1. Continuação da publicação de anúncios de casas comerciais, da Guiné. Reproduzidos, com a devida vénia, de Turismo - Revista de Arte, Paisagem e Costumes Portugueses, jan/fev 1956, ano XVIII, 2ª série, nº 2. (*).

Trata-se de uma gentileza do nosso camarada Mário Vasconcelos [,ex-alf mil trms, CCS/BCAÇ 3872, Galomaro, COT 9 e CCS/BCAÇ 4612/72,Mansoa, e Cumeré, 1973/74; foto atual à direita] que descobriu um exemplar, já raro, desta edição, no espólio do seu falecido pai.

Hoje publicamos mais de anúncios de empresários de Bissau, com interesses em Bissau: era o caso, por exemplo, da Companhia dos Grandes Armazéns ALCOBIA, SARL, com sede na baixa lisboeta, que fornecia "mobiliário e decoração" para palácios do Governo (Guiné, Bié, Congo, Luanda...), hotéis, bancos, "e muitas outras entidades oficiais e particulares do Ultramar". Era uma casa famosa, fundada em 1914, instalado num edifício oitocentista,  na Rua Ivena, 14, esquina com a Rua Capelo...  e que ainda hoje existe   com sede na Av. Roma 48 - B - lj 1, Lisboa...

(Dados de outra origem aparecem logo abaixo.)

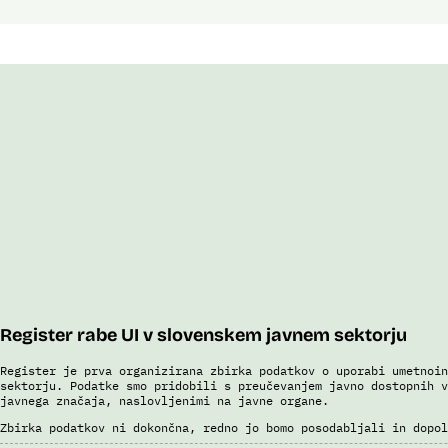
Register rabe UI v slovenskem javnem sektorju
Register je prva organizirana zbirka podatkov o uporabi umetnoin
sektorju. Podatke smo pridobili s preučevanjem javno dostopnih v
javnega značaja, naslovljenimi na javne organe.
Zbirka podatkov ni dokončna, redno jo bomo posodabljali in dopol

Ficamos a conhecer também:

(i) A. F. Parente & Ca, que tinha ao seu cuidao "todas as obras de asfaltamento das estradas da Guiné e da cidade de Bissau";

(ii) O Quiosque de Gelados, de Teresa Fiore, com os melhores sorvetes da cidade, cerveja das melhores marcas e esplanada; pelo apelido só pode ser uma senhora italiana, ou de origem italiana;

(iii) Empresa T. da Guiné, com "carreiras para todo o interior da província e Ziguinchor [Senegal,  o vizinho do norte, colónia francesa, que se tornaria independente em 4/4/1960]

(iv) Estação de Serviço Especializada Auto Bissau, de José Maria Melão: bate-chapas, pintura, mecânica;

(v) Império Lda, com fábricas de gelo, refrigerantes e fundição de metais; [há colecionadores com caricas de refrigerantes da marca Império Lda,, de Bissau!]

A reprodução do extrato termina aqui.